Type II topoisomerases are topoisomerases that cut both strands of the DNA helix simultaneously in order to manage DNA tangles and supercoils. They use the hydrolysis of ATP, unlike Type I topoisomerase. In this process, these enzymes change the linking number of circular DNA by ±2. Topoisomerases are ubiquitous enzymes, found in all living organisms.

In animals, topoisomerase II is a chemotherapy target. In prokaryotes, gyrase is an antibacterial target. Indeed, these enzymes are of interest for a wide range of effects.

==Function==
Type II topoisomerases increase or decrease the linking number of a DNA loop by 2 units, and it promotes chromosome disentanglement.

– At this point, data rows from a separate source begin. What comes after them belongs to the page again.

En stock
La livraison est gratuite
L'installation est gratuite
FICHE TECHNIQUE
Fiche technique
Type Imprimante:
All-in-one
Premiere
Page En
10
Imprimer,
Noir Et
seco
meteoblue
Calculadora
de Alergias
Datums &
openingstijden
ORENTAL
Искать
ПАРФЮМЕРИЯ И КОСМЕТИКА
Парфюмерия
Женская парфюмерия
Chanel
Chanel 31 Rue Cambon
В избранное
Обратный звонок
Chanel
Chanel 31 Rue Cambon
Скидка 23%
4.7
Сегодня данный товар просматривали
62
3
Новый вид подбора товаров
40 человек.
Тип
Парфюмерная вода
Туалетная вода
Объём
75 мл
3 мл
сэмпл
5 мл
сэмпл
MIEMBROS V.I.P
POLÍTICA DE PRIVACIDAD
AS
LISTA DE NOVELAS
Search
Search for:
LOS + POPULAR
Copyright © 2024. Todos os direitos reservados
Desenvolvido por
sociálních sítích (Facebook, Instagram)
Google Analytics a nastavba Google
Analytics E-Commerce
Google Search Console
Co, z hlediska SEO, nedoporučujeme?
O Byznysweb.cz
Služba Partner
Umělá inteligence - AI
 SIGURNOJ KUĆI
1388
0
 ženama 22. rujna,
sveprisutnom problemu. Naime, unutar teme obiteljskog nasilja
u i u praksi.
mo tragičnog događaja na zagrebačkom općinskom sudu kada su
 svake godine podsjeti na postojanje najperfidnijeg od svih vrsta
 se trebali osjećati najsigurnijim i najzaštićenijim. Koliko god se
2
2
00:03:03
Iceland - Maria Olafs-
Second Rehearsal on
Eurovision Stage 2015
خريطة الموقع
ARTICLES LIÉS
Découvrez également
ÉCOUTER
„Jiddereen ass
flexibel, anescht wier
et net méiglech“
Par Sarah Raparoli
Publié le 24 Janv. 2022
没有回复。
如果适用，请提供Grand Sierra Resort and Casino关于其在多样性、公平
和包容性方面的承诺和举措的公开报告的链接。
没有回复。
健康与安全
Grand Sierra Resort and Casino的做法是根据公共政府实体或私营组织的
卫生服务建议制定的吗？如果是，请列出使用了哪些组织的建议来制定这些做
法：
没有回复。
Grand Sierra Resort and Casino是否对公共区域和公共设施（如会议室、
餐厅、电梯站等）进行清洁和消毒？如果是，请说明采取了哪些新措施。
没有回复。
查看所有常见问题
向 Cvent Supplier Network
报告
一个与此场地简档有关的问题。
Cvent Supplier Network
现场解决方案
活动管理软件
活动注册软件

For example, DNA gyrase, a type II topoisomerase observed in E. coli and most other prokaryotes, introduces negative supercoils and decreases the linking number by 2. Gyrase is also able to remove knots from the bacterial chromosome. Along with gyrase, most prokaryotes also contain a second type IIA topoisomerase, termed topoisomerase IV. Gyrase and topoisomerase IV differ by their C-terminal domains, which is believed to dictate substrate specificity and functionality for these two enzymes. Footprinting indicates that gyrase, which forms a 140-base-pair footprint and wraps DNA, introduces negative supercoils, while topoisomerase IV, which forms a 28-base-pair footprint, does not wrap DNA.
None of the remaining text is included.